1) Files which are needed for analyser.
3) Description of the files and their formats
4) Time calculation
5) Coverage
9) Interfacing with other systems
10) Dependencies
Morphological analyser API contains the following java files.
TamilMorph.java
Rootdict.java
Suffixdict.java
word1.java
Suffix.java
Root.java
SplitString.java
SPlitstring1.java
Sandhinew.java
and the following data files
rootwords.dbt
suffixverb.dat
statetable.dbt
sandhi.dbt
Compile the the test program with the following command:
javac TamilMorph.java
and test the API with the following command:
java TamilMorph.java
The problem
Words in Tamil and many other Indian languages have a strong postpositional inflectional component. As an example, for verbs, these inflections carry information on the gender, person and number of the subject. Further, modal and tense information for verbs is also collocated in the inflections. For nouns, inflections serve to mark the case (accusative, dative & etc) of the noun.The aims of the morpholgical analyzer described in this API are twofold: (1) strip the word of its inflections and (2) decipher the syntactic information carried by these inflections. By itself aim (1) is useful in that it is necessary for spellcheck in an inflected language. Aim (2) is useful in further grammatical processing at the sentence level e.g. in parsing.A complication encountered (in Tamil at least) is that the last syllable of a word or its inflection is further altered when additional inflections are added. These changes, described as "sandhi", are thought to be present for increasing the euphony of the word. Regardless of the reason, these sandhi mutations pose a formidable problem for the implementation of an effecient morpholigical analyser.
As described above, the aim of the analyzer is to strip a word of its inflections. The implementation that we have adopted is based on an approach based on a finite automata state table. The following describes the steps carried out in sequence:
BEGIN:The state of the machine is set to be 0.0
ROOT:Is the word in the dictionary? (such dictionary words are called root words) If so, we are done, go to FINISH:
This step is implemented in the file "root.java"

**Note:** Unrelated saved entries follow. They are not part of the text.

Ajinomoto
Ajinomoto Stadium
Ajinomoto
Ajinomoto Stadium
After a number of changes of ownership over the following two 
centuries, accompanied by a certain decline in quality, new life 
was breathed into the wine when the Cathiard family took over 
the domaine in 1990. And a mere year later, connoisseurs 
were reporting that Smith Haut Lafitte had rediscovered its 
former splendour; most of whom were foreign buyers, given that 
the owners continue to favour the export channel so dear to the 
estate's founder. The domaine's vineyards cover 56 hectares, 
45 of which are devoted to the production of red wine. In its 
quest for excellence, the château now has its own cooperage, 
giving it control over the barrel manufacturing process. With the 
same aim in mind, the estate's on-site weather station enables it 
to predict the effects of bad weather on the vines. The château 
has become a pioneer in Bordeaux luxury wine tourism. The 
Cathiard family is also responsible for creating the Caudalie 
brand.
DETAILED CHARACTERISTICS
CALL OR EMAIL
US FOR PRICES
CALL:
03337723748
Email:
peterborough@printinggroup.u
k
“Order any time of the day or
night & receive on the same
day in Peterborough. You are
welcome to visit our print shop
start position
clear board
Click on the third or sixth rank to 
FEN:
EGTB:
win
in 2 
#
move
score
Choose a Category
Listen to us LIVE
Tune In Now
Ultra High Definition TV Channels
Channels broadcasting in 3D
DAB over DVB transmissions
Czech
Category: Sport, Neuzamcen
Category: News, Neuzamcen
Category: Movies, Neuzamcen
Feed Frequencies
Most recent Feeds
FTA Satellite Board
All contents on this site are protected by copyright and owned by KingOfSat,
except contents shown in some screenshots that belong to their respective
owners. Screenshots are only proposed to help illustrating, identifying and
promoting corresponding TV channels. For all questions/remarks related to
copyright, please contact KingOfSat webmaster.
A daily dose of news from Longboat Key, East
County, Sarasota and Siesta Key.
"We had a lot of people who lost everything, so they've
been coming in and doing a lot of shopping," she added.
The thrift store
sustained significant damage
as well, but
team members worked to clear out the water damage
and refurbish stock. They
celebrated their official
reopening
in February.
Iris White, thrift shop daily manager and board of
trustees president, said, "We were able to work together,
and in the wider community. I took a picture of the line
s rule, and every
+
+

MORPHEME:Find the longest (inflectional) morpheme at the end of the word. These morphemes are listed in the file "statetable.dat".If no such morpheme is found, goto SANDHI:
If a morpheme is found, remove it from the end of the word. and goto ROOT:
SANDHI:
The sandhi replacement tables are in the file "sandhidict.dat"
The morphological analyser fully depends on the automata table
in the data file statetable.dat.This table explains the various paths needed to cut the tamil morphemes from the given word starting from right to left (we will see the structure of this file later). The analyser first checks whether the given word is a root or not. For this purpose it uses root.java. If the given word is a root, then the analyser will print the grammatical features of that word. Otherwise it will check whether there are morphemes in the given word. For this purpose analyser uses the statetable file.If there is a match in the statetable then the morphemes are cut down from the given word.Everytime the word is checked to find whether any root is present in it or not after cutting the morpheme.If there is no match found in the statetable then the analyser will check whether there is any sandhi present in the given word.For this purpose it uses the sandhidict.dat file.
FORMAT OF THE DATA FILES:
==========================
1)statetable.dat:
=================
*The statetable for Tamil is based on the chart prepared by Dr.S.Rajendran, Tamil University, Thanjavur
*This table explains the paths needed to decompose the morphemes of a given word from right to left
The format of each line of this file is as follows
stateno: morpheme,nextstate[-nextstate....]; [morpheme,nextstate];
***************************EXAMPLE**************************************************
0.0:avanY,1.1;avalY,1.1;avar,1.1;awu,1.1;avE,1.1;anYa,1.1;kE,2.1;wal,2.1;#wwal,2.1-End;rYal,2.1-End
***************************************************************************************
The first entry in the line (stateno) is an arbitrary number (or word) designating the "state" that the automata must be in when it scans the line. This "stateno" is separated from the other entries by a colon. Any number of entries may follow the "stateno". Each entry must be terminated by a semicolon (except for the last entry, where it is optional ). An entry consists of two fields: (1) the morpheme and (2) the number of the next state that the automata will transit into if the morpheme in the entry is present at the end of the word. These two fields are separated by a comma.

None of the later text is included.